Après une nuit tranquille passée sur Akala et une diminution de la douleur de ma cheville, je me surpris à prendre du recul sur ma situation.
Certes, j’avais la Police Internationale aux trousses, mais cela n’allait pas m’empêcher de vivre ! Ou de trouver un boulot. Or, sur Akala, deux “entreprises” recrutaient massivement du personnel, suivant une politique de valorisation des compétences individuelles qui prônait la discrimination positive à outrance. Il s’agissait de la Team Skull et de la Fondation Aether. Je pensais passer un petit entretien d’embauche chez les deux pour tâter le terrain.

Que dire de mes premières impressions ? La Team Skull avait un nom qui déchire, mais ressemblait à un simple gang de voyous dont les activités se limiteraient au racket et à la dégradation de biens publics. Je refusais de retomber aussi bas.
Pour Aether en revanche, j’aurais bien troqué le mot Fondation pour Team. Ceci mis à part, ils avaient l’air beaucoup trop propre pour être honnêtes, avec leurs combinaisons en latex immaculées. On m’avait promis un avenir meilleur plus d’une fois, aussi il m’était devenu impossible de croire aux bonnes intentions d’une organisation possédant des moyens colossaux. Cette fondation froide et aseptisée ne me semblait pas être le refuge idéal pour les pokémons. En revanche, question magouille et argent sale…
Le matin suivant mon arrivée à Akala, j’eus l’occasion de voir un des membres éminents de la Fondation se promener en ville, ma chambre d’hôtel donnant sur l’avenue principale. Il s’agissait de la sous-directrice, une brune dans la trentaine portant des lunettes, dont le visage resplendissait d’amabilité. Sa tenue, pourtant décente, soulignait tout de même les formes généreuses de la dame. Je ne mis pas dix secondes à remarquer tous les obsédés âgés de 11 à 91 ans qui la mataient ouvertement. Aux gestes qu’ils faisaient, je compris qu’ils la voyaient avec une poitrine trois fois grosses que la réalité. Quels pervers ! Le pire, c’est que la sous-directrice ne remarquait rien.
Malgré son apparente bienveillance, je ne pouvais m’empêcher de l’imaginer comme une sociopathe manipulatrice, capable de simuler sa mort et de revenir plus tard cueillir les fruits de ses méfaits, détruisant ses lunettes carrées, ramenant sa chevelure en arrière et affichant son plus terrible sourire, avant de disparaître dans un trou dans le ciel menant vers une dimension inconnue peuplée de pokémons de type spectre.
Il paraît que j’ai une imagination débordante.

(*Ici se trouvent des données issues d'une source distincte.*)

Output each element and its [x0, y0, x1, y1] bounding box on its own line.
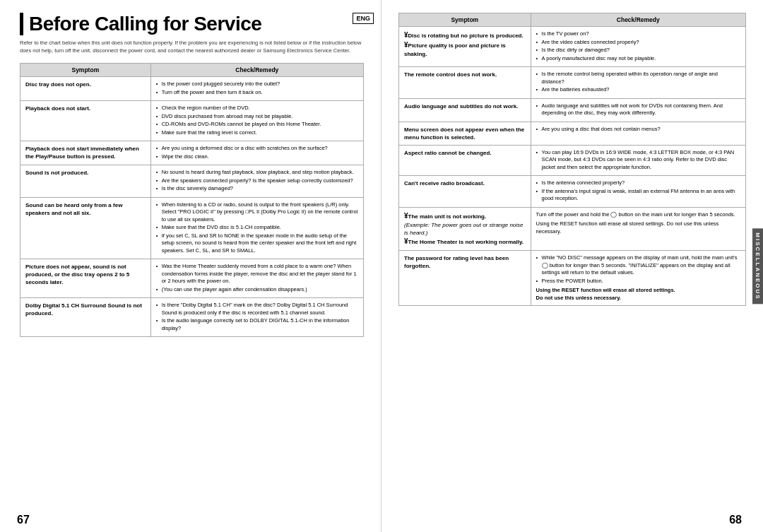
remedy-cell: Turn off the power and hold the ◯ button… [531, 207, 745, 250]
table-row: Aspect ratio cannot be changed. You can … [399, 145, 746, 176]
right-symptom-header: Symptom [399, 13, 531, 27]
left-page: Before Calling for Service Refer to the … [0, 0, 382, 532]
right-remedy-header: Check/Remedy [531, 13, 745, 27]
miscellaneous-badge: MISCELLANEOUS [752, 228, 763, 304]
table-row: Disc tray does not open. Is the power co… [20, 77, 364, 101]
symptom-cell: Sound is not produced. [20, 165, 151, 198]
remedy-cell: Check the region number of the DVD. DVD … [150, 101, 363, 141]
remedy-cell: Is the remote control being operated wit… [531, 67, 745, 99]
table-row: Can't receive radio broadcast. Is the an… [399, 176, 746, 208]
page-number-left: 67 [17, 514, 30, 526]
table-row: ¥The main unit is not working. (Example:… [399, 207, 746, 250]
table-row: Playback does not start. Check the regio… [20, 101, 364, 141]
page-title: Before Calling for Service [20, 13, 364, 35]
symptom-cell: Dolby Digital 5.1 CH Surround Sound is n… [20, 298, 151, 337]
symptom-cell: Playback does not start. [20, 101, 151, 141]
symptom-cell: Picture does not appear, sound is not pr… [20, 259, 151, 298]
remedy-cell: Is the power cord plugged securely into … [150, 77, 363, 101]
left-service-table: Symptom Check/Remedy Disc tray does not … [20, 63, 364, 337]
symptom-cell: Disc tray does not open. [20, 77, 151, 101]
remedy-cell: Is there "Dolby Digital 5.1 CH" mark on … [150, 298, 363, 337]
table-row: Menu screen does not appear even when th… [399, 122, 746, 145]
remedy-cell: Is the antenna connected properly? If th… [531, 176, 745, 208]
symptom-cell: Aspect ratio cannot be changed. [399, 145, 531, 176]
symptom-cell: The remote control does not work. [399, 67, 531, 99]
remedy-cell: Are you using a disc that does not conta… [531, 122, 745, 145]
table-row: The remote control does not work. Is the… [399, 67, 746, 99]
remedy-cell: When listening to a CD or radio, sound i… [150, 197, 363, 259]
table-row: Dolby Digital 5.1 CH Surround Sound is n… [20, 298, 364, 337]
table-row: The password for rating level has been f… [399, 251, 746, 306]
symptom-cell: Playback does not start immediately when… [20, 141, 151, 165]
remedy-cell: Was the Home Theater suddenly moved from… [150, 259, 363, 298]
symptom-cell: ¥Disc is rotating but no picture is prod… [399, 27, 531, 67]
remedy-cell: Are you using a deformed disc or a disc … [150, 141, 363, 165]
left-symptom-header: Symptom [20, 64, 151, 77]
table-row: Picture does not appear, sound is not pr… [20, 259, 364, 298]
left-remedy-header: Check/Remedy [150, 64, 363, 77]
remedy-cell: You can play 16:9 DVDs in 16:9 WIDE mode… [531, 145, 745, 176]
remedy-cell: No sound is heard during fast playback, … [150, 165, 363, 198]
remedy-cell: While "NO DISC" message appears on the d… [531, 251, 745, 306]
symptom-cell: Audio language and subtitles do not work… [399, 98, 531, 122]
right-service-table: Symptom Check/Remedy ¥Disc is rotating b… [398, 13, 746, 306]
remedy-cell: Is the TV power on? Are the video cables… [531, 27, 745, 67]
symptom-cell: Can't receive radio broadcast. [399, 176, 531, 208]
eng-badge: ENG [353, 13, 374, 24]
symptom-cell: Menu screen does not appear even when th… [399, 122, 531, 145]
symptom-cell: ¥The main unit is not working. (Example:… [399, 207, 531, 250]
subtitle-text: Refer to the chart below when this unit … [20, 40, 364, 54]
table-row: Sound is not produced. No sound is heard… [20, 165, 364, 198]
symptom-cell: The password for rating level has been f… [399, 251, 531, 306]
table-row: Playback does not start immediately when… [20, 141, 364, 165]
table-row: ¥Disc is rotating but no picture is prod… [399, 27, 746, 67]
remedy-cell: Audio language and subtitles will not wo… [531, 98, 745, 122]
right-page: Symptom Check/Remedy ¥Disc is rotating b… [382, 0, 763, 532]
table-row: Sound can be heard only from a few speak… [20, 197, 364, 259]
page-number-right: 68 [729, 514, 742, 526]
symptom-cell: Sound can be heard only from a few speak… [20, 197, 151, 259]
table-row: Audio language and subtitles do not work… [399, 98, 746, 122]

Apparemment, il y avait sur Akala un grand hôtel pour gens très fortunés, que l’on reconnaissait à sa gigantesque fontaine. C’était là que la Fondation Aether et la Team Skull recrutaient. Je trouvais cela assez louche que deux associations antagonistes fassent preuve d’une telle proximité. Soit leurs directeurs des ressources humaines étaient stupides, soit les deux organisations faisaient partie du même groupe. Là, ce serait du pur génie.
J’avais décidé de consacrer l’après-midi de cette journée à une prise de contact avec ces deux organisations. Tandis que je me dirigeais en boitillant vers le littoral où se trouvait l’hôtel en question, je laissais mes oreilles traîner ça et là. Depuis mon enfance, j’avais pris l’habitude d’épier les conversations des gens, cela me permettait de glaner des informations utiles et d’inventer plus facilement des mensonges. Des bribes de conversation m’assaillirent de toutes parts.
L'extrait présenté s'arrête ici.